Let P(x) and Q(x) be two polynomials. Suppose that f(x) = P(x³) + xQ(x³) is divisible by x² + x + 1, then

We have,

${\mathrm{x}}^2+\mathrm{x}+1=(\mathrm{x}-\mathrm{\omega })\left(\mathrm{x}-{\mathrm{\omega }}^2\right)$

Since f(x) is divisible by x² + x + 1, $\mathrm{f}\left(\mathrm{\omega }\right)=0, \mathrm{f}\left({\mathrm{\omega }}^2\right)=0$, so

$\mathrm{P}\left({\mathrm{\omega }}^3\right)+\mathrm{\omega Q}\left({\mathrm{\omega }}^3\right)=0\Rightarrow \mathrm{P}\left(1\right)+\mathrm{\omega Q}\left(1\right)=0$             (1)

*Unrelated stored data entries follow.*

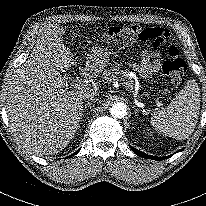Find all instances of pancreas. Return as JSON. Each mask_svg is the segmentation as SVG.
Wrapping results in <instances>:
<instances>
[{"instance_id": "pancreas-1", "label": "pancreas", "mask_w": 206, "mask_h": 206, "mask_svg": "<svg viewBox=\"0 0 206 206\" xmlns=\"http://www.w3.org/2000/svg\"><path fill=\"white\" fill-rule=\"evenodd\" d=\"M126 72L119 67H113L108 70H104L103 78L106 81H123Z\"/></svg>"}]
</instances>
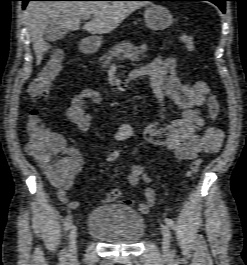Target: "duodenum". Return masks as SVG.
I'll return each mask as SVG.
<instances>
[{
  "instance_id": "410a0bca",
  "label": "duodenum",
  "mask_w": 247,
  "mask_h": 265,
  "mask_svg": "<svg viewBox=\"0 0 247 265\" xmlns=\"http://www.w3.org/2000/svg\"><path fill=\"white\" fill-rule=\"evenodd\" d=\"M80 51L84 55H89L97 51L95 43L90 39H85L80 44Z\"/></svg>"
}]
</instances>
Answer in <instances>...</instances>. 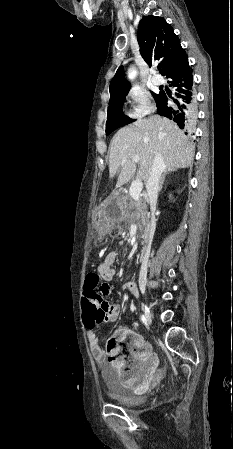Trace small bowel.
I'll list each match as a JSON object with an SVG mask.
<instances>
[{
  "mask_svg": "<svg viewBox=\"0 0 233 449\" xmlns=\"http://www.w3.org/2000/svg\"><path fill=\"white\" fill-rule=\"evenodd\" d=\"M118 260V253L116 251H110L104 261L98 265L97 272L101 278L100 286L98 290L101 292L99 298L100 306L104 308L103 322H111L118 318L120 313V306L114 304L111 298L113 296L112 288L107 282H110L116 273L114 268L115 263ZM123 291L125 293H131L132 295H138V284L124 285ZM87 330L88 341L90 348L96 363L99 365L101 373L106 375L109 371H113L119 378L122 385L138 390L136 397L138 399H145L147 392L142 390L147 387L149 382L154 377V372L158 365V357L150 344L145 342L139 334L133 333V342L131 344L133 348V361L130 366H127L124 358L120 357L117 361H111L107 351H105L99 342V338L96 333V328H85ZM130 372V374H128Z\"/></svg>",
  "mask_w": 233,
  "mask_h": 449,
  "instance_id": "obj_1",
  "label": "small bowel"
}]
</instances>
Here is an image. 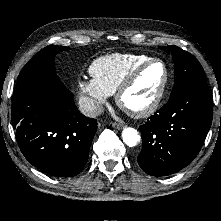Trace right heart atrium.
Masks as SVG:
<instances>
[{"label":"right heart atrium","mask_w":221,"mask_h":221,"mask_svg":"<svg viewBox=\"0 0 221 221\" xmlns=\"http://www.w3.org/2000/svg\"><path fill=\"white\" fill-rule=\"evenodd\" d=\"M82 96V109L88 115L96 114L106 103L108 94L105 93L92 79H80L77 82Z\"/></svg>","instance_id":"right-heart-atrium-1"}]
</instances>
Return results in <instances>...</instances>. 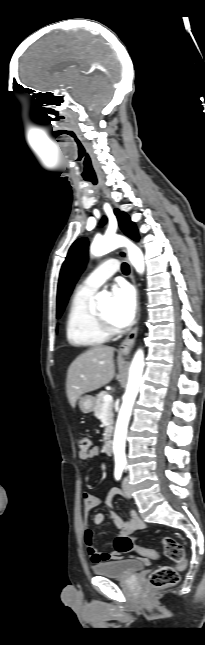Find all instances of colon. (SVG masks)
I'll return each mask as SVG.
<instances>
[{
	"label": "colon",
	"instance_id": "colon-1",
	"mask_svg": "<svg viewBox=\"0 0 205 645\" xmlns=\"http://www.w3.org/2000/svg\"><path fill=\"white\" fill-rule=\"evenodd\" d=\"M92 442L87 436L78 438L80 452L90 450ZM165 555L175 563V567L161 566L151 572L148 576V584L151 588L161 589L176 585L179 582V571L185 569L186 558L183 546L174 538L165 536L162 539ZM114 549L120 554L135 552L143 558L155 559L158 553L152 549L138 546L132 536H118L114 540Z\"/></svg>",
	"mask_w": 205,
	"mask_h": 645
}]
</instances>
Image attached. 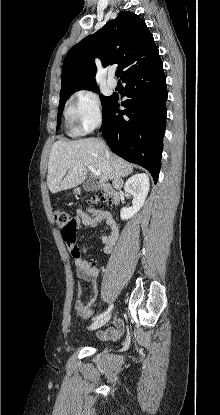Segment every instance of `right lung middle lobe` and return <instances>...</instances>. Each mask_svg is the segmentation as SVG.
Instances as JSON below:
<instances>
[{
  "label": "right lung middle lobe",
  "mask_w": 220,
  "mask_h": 415,
  "mask_svg": "<svg viewBox=\"0 0 220 415\" xmlns=\"http://www.w3.org/2000/svg\"><path fill=\"white\" fill-rule=\"evenodd\" d=\"M78 90H91V91H95V92H99V89L97 88L96 85H87V86H80V87H76L73 88L71 90H68L62 94H60V101H59V110H58V117H57V130L60 127V119H61V114L65 105V102L67 100V98L73 94L74 92L78 91ZM101 101H102V110H103V115L106 112V109L110 103L111 100V96L106 97L103 95H100Z\"/></svg>",
  "instance_id": "obj_1"
}]
</instances>
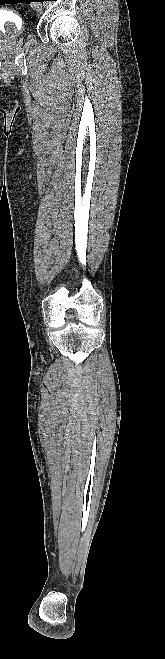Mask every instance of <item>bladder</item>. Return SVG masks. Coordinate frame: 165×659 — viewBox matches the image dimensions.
I'll list each match as a JSON object with an SVG mask.
<instances>
[{
    "label": "bladder",
    "mask_w": 165,
    "mask_h": 659,
    "mask_svg": "<svg viewBox=\"0 0 165 659\" xmlns=\"http://www.w3.org/2000/svg\"><path fill=\"white\" fill-rule=\"evenodd\" d=\"M10 28H11V31L7 30L5 28V36L8 37V38H20L26 32L25 28L20 27L17 22H12ZM2 35H4V34H3V32L0 31V36H2Z\"/></svg>",
    "instance_id": "obj_1"
}]
</instances>
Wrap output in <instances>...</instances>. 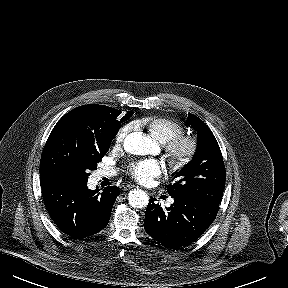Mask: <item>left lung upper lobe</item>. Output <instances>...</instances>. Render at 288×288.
I'll return each mask as SVG.
<instances>
[{
    "label": "left lung upper lobe",
    "mask_w": 288,
    "mask_h": 288,
    "mask_svg": "<svg viewBox=\"0 0 288 288\" xmlns=\"http://www.w3.org/2000/svg\"><path fill=\"white\" fill-rule=\"evenodd\" d=\"M188 126L197 131V150L193 159L167 185L174 198H189L218 208L225 187L226 171L219 145L207 125L189 113Z\"/></svg>",
    "instance_id": "obj_1"
}]
</instances>
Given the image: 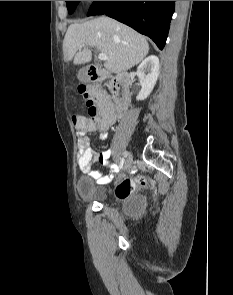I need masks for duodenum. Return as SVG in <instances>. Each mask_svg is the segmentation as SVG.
Listing matches in <instances>:
<instances>
[{
    "label": "duodenum",
    "mask_w": 233,
    "mask_h": 295,
    "mask_svg": "<svg viewBox=\"0 0 233 295\" xmlns=\"http://www.w3.org/2000/svg\"><path fill=\"white\" fill-rule=\"evenodd\" d=\"M108 72L98 67L92 66L87 70V78L90 81H100L108 77ZM112 91L114 94L115 106L119 115L124 114L130 104V93L128 89V76L119 73L112 81Z\"/></svg>",
    "instance_id": "duodenum-1"
}]
</instances>
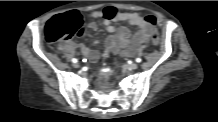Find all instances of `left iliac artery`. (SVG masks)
<instances>
[{
  "label": "left iliac artery",
  "mask_w": 218,
  "mask_h": 122,
  "mask_svg": "<svg viewBox=\"0 0 218 122\" xmlns=\"http://www.w3.org/2000/svg\"><path fill=\"white\" fill-rule=\"evenodd\" d=\"M141 61H142L141 58H136V62H137V63H140Z\"/></svg>",
  "instance_id": "44dca946"
}]
</instances>
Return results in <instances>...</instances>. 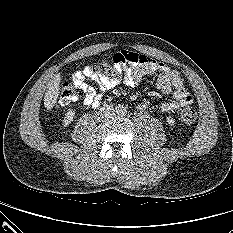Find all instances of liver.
I'll return each mask as SVG.
<instances>
[{"mask_svg":"<svg viewBox=\"0 0 233 233\" xmlns=\"http://www.w3.org/2000/svg\"><path fill=\"white\" fill-rule=\"evenodd\" d=\"M60 82L61 76L58 73L54 75V77L47 86V90L44 95V106L48 110L52 109L56 104L60 90Z\"/></svg>","mask_w":233,"mask_h":233,"instance_id":"1","label":"liver"}]
</instances>
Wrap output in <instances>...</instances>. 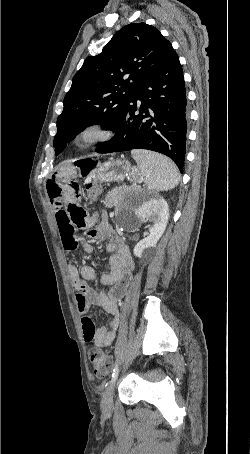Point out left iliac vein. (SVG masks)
<instances>
[{
  "instance_id": "left-iliac-vein-1",
  "label": "left iliac vein",
  "mask_w": 250,
  "mask_h": 454,
  "mask_svg": "<svg viewBox=\"0 0 250 454\" xmlns=\"http://www.w3.org/2000/svg\"><path fill=\"white\" fill-rule=\"evenodd\" d=\"M116 380H113L105 389L102 401H101V408L102 411L106 414H109L113 410V393L116 385Z\"/></svg>"
}]
</instances>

$\mathrm{P}\left({\mathrm{\omega }}^6\right)+{\mathrm{\omega }}^2\mathrm{Q}\left({\mathrm{\omega }}^6\right)=0\Rightarrow \mathrm{P}\left(1\right)+{\mathrm{\omega }}^2\mathrm{Q}\left(1\right)=0$          (2)

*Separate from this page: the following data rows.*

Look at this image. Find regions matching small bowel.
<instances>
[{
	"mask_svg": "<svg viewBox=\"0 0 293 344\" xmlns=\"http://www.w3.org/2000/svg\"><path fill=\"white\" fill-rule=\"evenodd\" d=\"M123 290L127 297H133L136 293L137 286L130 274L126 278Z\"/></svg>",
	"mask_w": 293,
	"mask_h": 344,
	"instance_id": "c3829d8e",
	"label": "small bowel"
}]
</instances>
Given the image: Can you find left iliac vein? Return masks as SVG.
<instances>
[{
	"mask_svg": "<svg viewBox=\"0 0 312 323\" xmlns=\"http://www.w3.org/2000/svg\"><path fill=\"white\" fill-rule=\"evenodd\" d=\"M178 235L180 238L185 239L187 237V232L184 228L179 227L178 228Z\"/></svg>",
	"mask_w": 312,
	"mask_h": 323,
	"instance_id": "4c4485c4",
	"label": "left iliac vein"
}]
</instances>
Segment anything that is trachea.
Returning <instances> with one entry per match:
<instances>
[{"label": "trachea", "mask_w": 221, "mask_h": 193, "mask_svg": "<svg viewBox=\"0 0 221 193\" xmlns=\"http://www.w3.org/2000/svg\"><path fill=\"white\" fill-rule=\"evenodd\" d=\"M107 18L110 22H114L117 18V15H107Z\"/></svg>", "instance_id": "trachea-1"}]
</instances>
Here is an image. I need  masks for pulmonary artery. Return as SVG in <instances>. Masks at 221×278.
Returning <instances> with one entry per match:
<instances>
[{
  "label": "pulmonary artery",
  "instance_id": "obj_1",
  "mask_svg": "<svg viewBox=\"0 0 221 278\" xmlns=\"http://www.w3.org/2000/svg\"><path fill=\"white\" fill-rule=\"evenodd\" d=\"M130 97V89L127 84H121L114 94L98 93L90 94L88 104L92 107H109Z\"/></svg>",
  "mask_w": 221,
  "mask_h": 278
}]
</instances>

Solving Eqs. (1) and (2), we obtain

P(1) = 0 and Q(1) = 0

Therefore, both P(x) and Q(x) are divisible by x - 1. Hence, P(x³) and Q(x³) are divisible by x³ - 1 and so by x - 1 Since f(x) = P(x³) + xQ(x³), we get f(x) is divisible by x - 1.